A tool used in diagnosing COPD, the Fletcher and Peto curves have been traditionally used to understand the progression of chronic airflow obstruction in diagnosing Chronic Obstructive Pulmonary Disease (COPD). However, it is crucial to note that this curve was created using data from male patients only and doesn’t reflect the decline in Forced Expiratory Volume (FEV1) in female patients. Despite its limitations, the curve is still used today to plot the rate of FEV1, which measures the air a person can force out of their lungs within one second. If the FEV1 values are lower than average, it could indicate the presence of COPD[2]. For female smokers, research shows that they experience a more significant decline in pulmonary function impairment compared to male smokers who have the same level of tobacco exposure. This makes women more susceptible to developing COPD. Studies also suggest that women have a worse quality of life and experience more severe breathlessness than male smokers with the same level of objective pulmonary compromise[1]. These differences in presentation and disease progression of COPD indicate that it may differ in the female population.

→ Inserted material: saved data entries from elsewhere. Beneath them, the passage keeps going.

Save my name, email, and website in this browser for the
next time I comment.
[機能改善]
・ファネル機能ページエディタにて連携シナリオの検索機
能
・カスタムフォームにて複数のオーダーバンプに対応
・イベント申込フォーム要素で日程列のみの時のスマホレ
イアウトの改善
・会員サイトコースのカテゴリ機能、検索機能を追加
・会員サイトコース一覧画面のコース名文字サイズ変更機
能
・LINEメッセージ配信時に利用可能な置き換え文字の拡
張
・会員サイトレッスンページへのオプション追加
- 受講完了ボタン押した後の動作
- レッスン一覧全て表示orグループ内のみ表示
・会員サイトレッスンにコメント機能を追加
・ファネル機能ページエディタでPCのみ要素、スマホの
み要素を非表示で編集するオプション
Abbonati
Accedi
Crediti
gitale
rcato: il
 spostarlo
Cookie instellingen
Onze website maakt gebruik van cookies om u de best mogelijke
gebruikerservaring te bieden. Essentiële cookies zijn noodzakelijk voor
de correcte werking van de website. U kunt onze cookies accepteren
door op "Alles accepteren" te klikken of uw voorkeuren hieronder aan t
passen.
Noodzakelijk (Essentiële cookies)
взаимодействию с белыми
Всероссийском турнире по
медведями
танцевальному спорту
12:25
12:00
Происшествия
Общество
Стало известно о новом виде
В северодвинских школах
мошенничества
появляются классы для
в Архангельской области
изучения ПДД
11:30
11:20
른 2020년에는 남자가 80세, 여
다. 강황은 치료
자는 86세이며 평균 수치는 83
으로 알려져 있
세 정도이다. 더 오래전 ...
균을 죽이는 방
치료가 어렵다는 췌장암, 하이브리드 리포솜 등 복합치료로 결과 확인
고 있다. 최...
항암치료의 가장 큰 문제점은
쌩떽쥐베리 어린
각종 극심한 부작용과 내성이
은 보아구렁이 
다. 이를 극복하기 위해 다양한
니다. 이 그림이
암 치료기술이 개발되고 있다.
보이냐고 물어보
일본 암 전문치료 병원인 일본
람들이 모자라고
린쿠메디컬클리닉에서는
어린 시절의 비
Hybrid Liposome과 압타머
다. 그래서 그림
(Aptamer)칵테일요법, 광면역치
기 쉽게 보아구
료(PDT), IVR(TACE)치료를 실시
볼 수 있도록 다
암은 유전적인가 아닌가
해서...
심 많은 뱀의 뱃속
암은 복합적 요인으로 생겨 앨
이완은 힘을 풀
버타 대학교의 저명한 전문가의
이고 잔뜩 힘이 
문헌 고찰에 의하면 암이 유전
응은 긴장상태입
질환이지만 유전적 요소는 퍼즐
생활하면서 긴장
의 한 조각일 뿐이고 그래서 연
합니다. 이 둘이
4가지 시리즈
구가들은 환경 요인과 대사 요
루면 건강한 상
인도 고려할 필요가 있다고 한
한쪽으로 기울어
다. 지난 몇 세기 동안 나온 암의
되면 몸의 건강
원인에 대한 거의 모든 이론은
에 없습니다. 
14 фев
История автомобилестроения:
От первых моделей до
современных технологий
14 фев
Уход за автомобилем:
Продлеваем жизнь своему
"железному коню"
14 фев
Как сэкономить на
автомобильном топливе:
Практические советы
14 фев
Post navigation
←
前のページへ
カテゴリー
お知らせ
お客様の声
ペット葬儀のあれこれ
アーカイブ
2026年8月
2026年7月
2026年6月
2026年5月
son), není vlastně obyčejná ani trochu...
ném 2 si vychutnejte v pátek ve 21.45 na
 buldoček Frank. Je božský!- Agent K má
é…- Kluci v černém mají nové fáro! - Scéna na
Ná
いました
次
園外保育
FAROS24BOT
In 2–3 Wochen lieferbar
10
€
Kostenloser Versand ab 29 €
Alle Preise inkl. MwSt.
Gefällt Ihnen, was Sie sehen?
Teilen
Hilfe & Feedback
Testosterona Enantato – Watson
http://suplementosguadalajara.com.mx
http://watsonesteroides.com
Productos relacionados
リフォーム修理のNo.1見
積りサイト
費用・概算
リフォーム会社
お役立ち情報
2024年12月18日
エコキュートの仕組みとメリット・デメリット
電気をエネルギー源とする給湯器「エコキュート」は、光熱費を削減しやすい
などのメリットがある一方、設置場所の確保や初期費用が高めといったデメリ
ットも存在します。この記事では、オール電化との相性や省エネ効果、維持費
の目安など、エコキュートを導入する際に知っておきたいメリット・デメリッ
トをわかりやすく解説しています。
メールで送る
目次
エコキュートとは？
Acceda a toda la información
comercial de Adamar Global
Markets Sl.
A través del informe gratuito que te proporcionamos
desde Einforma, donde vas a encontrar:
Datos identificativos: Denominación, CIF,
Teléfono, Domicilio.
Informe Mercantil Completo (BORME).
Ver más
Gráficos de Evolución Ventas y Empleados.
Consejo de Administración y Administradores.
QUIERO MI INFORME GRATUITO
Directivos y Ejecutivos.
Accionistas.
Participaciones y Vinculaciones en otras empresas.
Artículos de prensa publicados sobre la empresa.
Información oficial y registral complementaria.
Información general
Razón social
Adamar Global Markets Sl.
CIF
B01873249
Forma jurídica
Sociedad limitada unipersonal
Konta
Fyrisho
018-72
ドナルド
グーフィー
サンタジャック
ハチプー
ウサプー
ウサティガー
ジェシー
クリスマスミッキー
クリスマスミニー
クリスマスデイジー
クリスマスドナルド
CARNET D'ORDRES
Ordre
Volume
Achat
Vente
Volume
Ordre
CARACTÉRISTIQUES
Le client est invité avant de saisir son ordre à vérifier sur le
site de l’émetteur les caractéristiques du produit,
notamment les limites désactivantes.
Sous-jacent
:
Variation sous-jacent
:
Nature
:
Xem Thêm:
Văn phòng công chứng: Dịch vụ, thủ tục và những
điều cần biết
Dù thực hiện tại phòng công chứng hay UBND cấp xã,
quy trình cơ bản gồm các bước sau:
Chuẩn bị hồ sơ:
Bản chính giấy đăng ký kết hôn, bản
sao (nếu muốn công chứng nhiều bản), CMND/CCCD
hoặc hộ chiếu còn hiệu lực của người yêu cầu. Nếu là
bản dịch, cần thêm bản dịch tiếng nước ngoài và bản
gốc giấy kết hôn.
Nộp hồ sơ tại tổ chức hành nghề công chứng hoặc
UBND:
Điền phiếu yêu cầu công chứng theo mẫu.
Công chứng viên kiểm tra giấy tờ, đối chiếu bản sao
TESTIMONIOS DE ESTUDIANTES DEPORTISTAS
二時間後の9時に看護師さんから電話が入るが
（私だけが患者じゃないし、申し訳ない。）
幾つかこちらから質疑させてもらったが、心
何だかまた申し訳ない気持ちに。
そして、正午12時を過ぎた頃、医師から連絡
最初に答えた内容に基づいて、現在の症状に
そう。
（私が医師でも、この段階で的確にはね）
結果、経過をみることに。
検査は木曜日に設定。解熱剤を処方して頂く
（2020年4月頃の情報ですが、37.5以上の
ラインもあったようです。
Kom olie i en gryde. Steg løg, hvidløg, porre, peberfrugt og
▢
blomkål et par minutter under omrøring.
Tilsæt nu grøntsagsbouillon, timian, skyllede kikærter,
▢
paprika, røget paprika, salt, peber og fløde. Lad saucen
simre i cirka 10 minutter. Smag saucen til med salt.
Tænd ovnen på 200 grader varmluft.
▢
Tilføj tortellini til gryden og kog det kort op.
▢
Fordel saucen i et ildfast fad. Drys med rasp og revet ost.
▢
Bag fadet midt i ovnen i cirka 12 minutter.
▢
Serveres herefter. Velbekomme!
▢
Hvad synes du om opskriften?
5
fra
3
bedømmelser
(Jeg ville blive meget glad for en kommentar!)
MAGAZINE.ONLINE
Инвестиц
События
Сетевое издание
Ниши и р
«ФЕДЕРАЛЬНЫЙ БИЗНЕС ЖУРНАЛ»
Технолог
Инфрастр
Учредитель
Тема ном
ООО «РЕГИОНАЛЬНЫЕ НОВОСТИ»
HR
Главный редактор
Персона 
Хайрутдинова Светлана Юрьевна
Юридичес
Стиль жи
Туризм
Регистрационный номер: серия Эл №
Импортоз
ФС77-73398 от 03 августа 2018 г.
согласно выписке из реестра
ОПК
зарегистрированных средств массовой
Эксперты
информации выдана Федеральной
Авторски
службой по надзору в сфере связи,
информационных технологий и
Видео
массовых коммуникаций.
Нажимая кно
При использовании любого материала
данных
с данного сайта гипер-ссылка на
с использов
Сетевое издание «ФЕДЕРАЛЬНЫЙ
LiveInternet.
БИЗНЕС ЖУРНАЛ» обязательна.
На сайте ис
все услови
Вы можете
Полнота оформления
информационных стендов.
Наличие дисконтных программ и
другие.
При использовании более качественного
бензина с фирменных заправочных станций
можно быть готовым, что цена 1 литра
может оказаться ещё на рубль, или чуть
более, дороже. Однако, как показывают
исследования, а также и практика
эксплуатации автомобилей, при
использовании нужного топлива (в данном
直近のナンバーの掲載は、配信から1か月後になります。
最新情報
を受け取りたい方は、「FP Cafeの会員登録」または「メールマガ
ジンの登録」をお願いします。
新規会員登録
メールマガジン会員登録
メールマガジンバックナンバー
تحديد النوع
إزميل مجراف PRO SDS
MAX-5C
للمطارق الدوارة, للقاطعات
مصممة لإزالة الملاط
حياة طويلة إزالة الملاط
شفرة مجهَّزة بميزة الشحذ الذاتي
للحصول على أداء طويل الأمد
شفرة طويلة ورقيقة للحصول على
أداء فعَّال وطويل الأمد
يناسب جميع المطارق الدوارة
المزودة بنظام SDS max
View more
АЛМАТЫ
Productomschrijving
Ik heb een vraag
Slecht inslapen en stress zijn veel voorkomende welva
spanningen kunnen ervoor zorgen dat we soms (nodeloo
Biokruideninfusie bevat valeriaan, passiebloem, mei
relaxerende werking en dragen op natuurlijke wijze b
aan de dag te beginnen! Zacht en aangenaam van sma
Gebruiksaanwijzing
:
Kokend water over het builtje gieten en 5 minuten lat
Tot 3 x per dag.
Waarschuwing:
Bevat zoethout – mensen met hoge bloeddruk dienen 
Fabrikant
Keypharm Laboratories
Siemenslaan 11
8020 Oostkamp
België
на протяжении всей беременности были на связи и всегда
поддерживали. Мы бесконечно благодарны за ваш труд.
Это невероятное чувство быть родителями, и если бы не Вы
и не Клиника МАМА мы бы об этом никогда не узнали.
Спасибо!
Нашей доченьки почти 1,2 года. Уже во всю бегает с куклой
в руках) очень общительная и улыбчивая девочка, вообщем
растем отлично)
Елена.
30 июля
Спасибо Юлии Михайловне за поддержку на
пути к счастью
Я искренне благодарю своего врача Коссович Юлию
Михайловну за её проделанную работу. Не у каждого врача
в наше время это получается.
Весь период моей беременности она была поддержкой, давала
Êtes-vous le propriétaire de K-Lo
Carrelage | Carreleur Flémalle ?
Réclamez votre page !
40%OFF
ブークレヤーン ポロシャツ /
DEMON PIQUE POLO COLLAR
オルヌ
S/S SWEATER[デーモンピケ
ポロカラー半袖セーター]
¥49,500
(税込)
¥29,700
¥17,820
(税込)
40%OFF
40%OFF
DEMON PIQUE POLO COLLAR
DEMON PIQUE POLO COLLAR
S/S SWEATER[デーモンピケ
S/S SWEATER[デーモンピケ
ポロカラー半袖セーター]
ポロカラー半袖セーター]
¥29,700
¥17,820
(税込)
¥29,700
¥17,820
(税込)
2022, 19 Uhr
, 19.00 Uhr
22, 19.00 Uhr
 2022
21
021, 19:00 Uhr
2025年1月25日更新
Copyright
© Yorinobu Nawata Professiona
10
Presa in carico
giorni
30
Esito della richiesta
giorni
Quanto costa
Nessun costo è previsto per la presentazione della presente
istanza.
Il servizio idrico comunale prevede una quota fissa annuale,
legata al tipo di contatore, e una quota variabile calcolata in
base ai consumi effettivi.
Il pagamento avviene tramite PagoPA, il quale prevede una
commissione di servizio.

The prevalence of COPD is higher among women, but the exact reason for this is not yet known. While environmental factors may play a role, smoking has a more direct link to disease. A study titled “Improving the Management of COPD in Women” found that even women with minimal tobacco smoke exposure were overrepresented in the subset of patients with severe COPD. The reasons for this susceptibility difference are unclear but could range from genetic predisposition to physical and hormonal variations and exposure to secondhand smoke. These findings highlight the need for further research to determine the significance of these results and, if significant, how we can customize our services to populations with increased susceptibility to this disease. It is essential for medical professionals to recognize the gender differences in the prevalence of COPD and to develop treatments that are tailored to the unique needs of women.

References

  1. Akbarshahi H, Ahmadi Z, Currow DC, Sandberg J, Vandersman Z, Shanon-Honson A, Ekström M. No gender-related bias in COPD diagnosis and treatment in Sweden: a randomized, controlled, case-based trial https://www.ncbi.nlm.nih.gov/pmc/articles/PMC7682677/.
  2. C Gut-Gobert, A Cavaillès, A Dixmier, S Guillot, S Jouneau, C Leroyer, S Marchand-Adam European Respiratory Review, 2019•Eur Respiratory https://err.ersjournals.com/content/28/151/180055?utm_source=TrendMD&utm_medium=cpc&utm_campaign=European_Respiratory_Review_TrendMD_1.
  3. Mini Review article Front. Med., 03 January 2022, Sec. Pulmonary Medicine
    https://doi.org/10.3389/fmed.2021.600107.
  4. National Center for Chronic Disease Prevention and Health Promotion, Division of Population Health https://www.cdc.gov/copd/index.html#:~:text=COPD%20makes%20breathing%20difficult%20for,COPD%2C%20it%20can%20be%20treated.
  5. COPD Mortality and Trendshttps://www.lung.org/research/trends-in-lung-disease/copd-trends-brief/copd-mortality#:~:text=In%202020%2C%20148%2C512%20people%20died,19%2C%20accidents%2C%20and%20stroke.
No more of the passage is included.